Ferguson finished the season completing 54.6 percent of his passes (171 of 313) for 2,064 yards. He threw 16 TD passes and was picked off 11 times.
UMaine finished fifth in passing offense among the 12 Colonial Athletic Association schools at 214.2 yards per game ranked third in total offense (388.4 ypg).
With a year under his belt, expectations are even higher for the 6-foot-3, 215-pound native of Fort Washington, Pennsylvania, as the Black Bears prepare for Thursday night’s opener against nationally ranked New Hampshire on Morse Field in Alfond Stadium.
Ferguson said he is ready to take the next step.
“We talk about that a lot, handling everything, handling situations. The fourth quarter … we’ve got to be on point; we have to execute,” Ferguson said.
UMaine was outscored 58-13 in the fourth quarter of its six losses.
“You learn from it. Those are experiences you need, and you’re going to go through. If you take them and learn from them, figure out what went wrong and change it, that’s important,” Ferguson said.
Head coach Joe Harasymiak and offensive coordinator Nick Charlton have observed an improved and stronger Ferguson.
“He has more confidence. That’s a big thing,” Harasymiak said. “And another key thing is the confidence his teammates have in him. They believe in him.”

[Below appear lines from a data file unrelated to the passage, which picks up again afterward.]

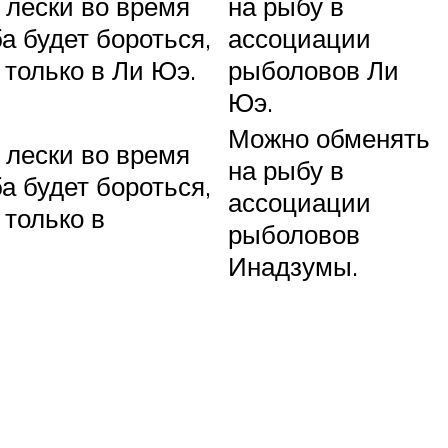
 лески во время
на рыбу в
а будет бороться,
ассоциации
 только в Ли Юэ.
рыболовов Ли
Юэ.
Можно обменять
 лески во время
на рыбу в
а будет бороться,
ассоциации
 только в
рыболовов
Инадзумы.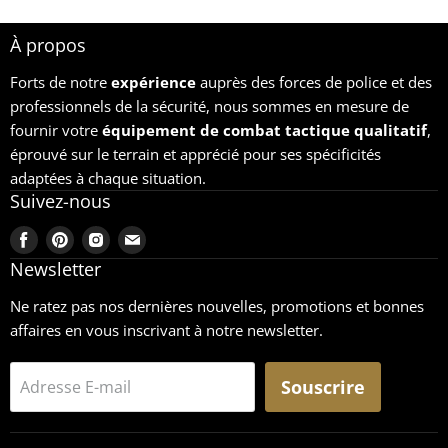
À propos
Forts de notre
expérience
auprès des forces de police et des
professionnels de la sécurité, nous sommes en mesure de
fournir votre
équipement
de combat tactique qualitatif
,
éprouvé sur le terrain et apprécié pour ses spécificités
adaptées à chaque situation.
Suivez-nous
Trouvez-
Trouvez-
Trouvez-
Trouvez-
nous
nous
nous
nous
Newsletter
sur
sur
sur
sur
Ne ratez pas nos dernières nouvelles, promotions et bonnes
Facebook
Pinterest
Instagram
Email
affaires en vous inscrivant à notre newsletter.
Souscrire
Adresse E-mail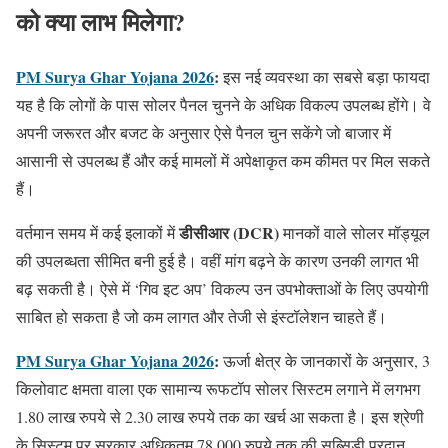
को क्या लाभ मिलेगा?
PM Surya Ghar Yojana 2026
:
इस नई व्यवस्था का सबसे बड़ा फायदा
यह है कि लोगों के पास सोलर पैनल चुनने के अधिक विकल्प उपलब्ध होंगे। वे
अपनी जरूरत और बजट के अनुसार ऐसे पैनल चुन सकेंगे जो बाजार में
आसानी से उपलब्ध हैं और कई मामलों में अपेक्षाकृत कम कीमत पर मिल सकते
हैं।
डीसीआर (DCR)
वर्तमान समय में कई इलाकों में
मानकों वाले सोलर मॉड्यूल
की उपलब्धता सीमित बनी हुई है। वहीं मांग बढ़ने के कारण उनकी लागत भी
बढ़ सकती है। ऐसे में ‘गिव इट अप’ विकल्प उन उपभोक्ताओं के लिए उपयोगी
साबित हो सकता है जो कम लागत और तेजी से इंस्टॉलेशन चाहते हैं।
PM Surya Ghar Yojana 2026
:
ऊर्जा क्षेत्र के जानकारों के अनुसार, 3
किलोवाट क्षमता वाला एक सामान्य रूफटॉप सोलर सिस्टम लगाने में लगभग
1.80 लाख रुपये से 2.30 लाख रुपये तक का खर्च आ सकता है। इस श्रेणी
के सिस्टम पर सरकार अधिकतम 78,000 रुपये तक की सब्सिडी प्रदान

“ I’m going to go out and play and let my abilities take over, kind of go on autopilot,” Ferguson said. “All the preparation I’ve put in will show through.”

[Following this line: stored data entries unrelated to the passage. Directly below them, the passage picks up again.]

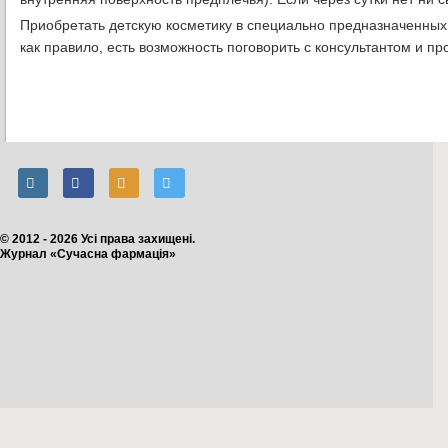
Приобретать детскую косметику в специально предназначенных д
как правило, есть возможность поговорить с консультантом и про
© 2012 - 2026 Усі права захищені.
Журнал «Сучасна фармація»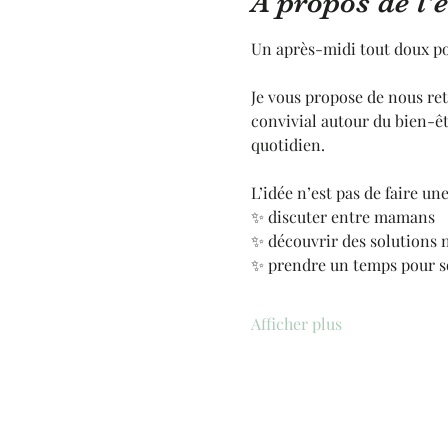
À propos de l
Un après-midi tout doux po
Je vous propose de nous re
convivial autour du bien-êtr
quotidien.
L’idée n’est pas de faire u
✨ discuter entre mamans
✨ découvrir des solutions n
✨ prendre un temps pour s
Afficher plus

Charlton said Ferguson has a “better understanding of the offense. He is reacting [better] to different things. He has really improved.”

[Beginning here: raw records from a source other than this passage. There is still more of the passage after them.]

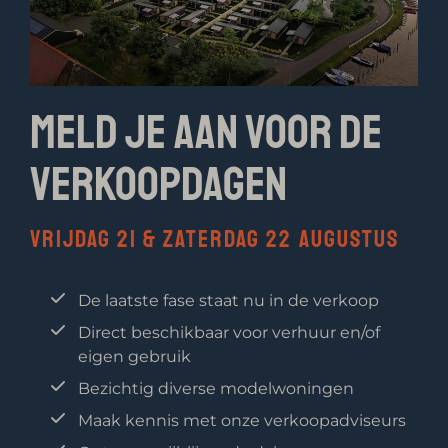
Meld je aan voor de
verkoopdagen
Vrijdag 21 & zaterdag 22 augustus
De laatste fase staat nu in de verkoop
Direct beschikbaar voor verhuur en/of
eigen gebruik
Bezichtig diverse modelwoningen
Maak kennis met onze verkoopadviseurs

One area of preparation has been his footwork, and Ferguson feels he is getting quicker and should be able to be more elusive in the pocket — although he was sacked a league-low 19 times a year ago.
“We have a pro spread style of offense, so I’m not involved [in running the ball]. But being able to scramble and make plays on the run when stuff breaks down is important,” Ferguson said.
“Escapability is not his strength, but he has learned how to get himself a couple of extra seconds to make a throw, and he is able to adapt to different things. He sees the field better and can feel the rush better,” Harasymiak said.
“He just needs to be able to extend plays,” Charlton said.
UNH coach Sean McDonnell said Ferguson showed a “great level of maturity a year ago.”
Another valuable aid to Ferguson will be his supporting cast.
“We think we have the best wide receiving corps in the league,” Charlton said. “And [tight end/H-back] Drew [Belcher] will be a weapon in the run and passing game. We’ll also do some things with our backs coming out of the backfield. He’ll have a lot of guys to throw to.”
Ferguson has an inexperienced offensive line but has been impressed with that unit.
“They’re so dedicated. They work hard and that’s all you can ask for. They’re all going to be good players,” Ferguson said.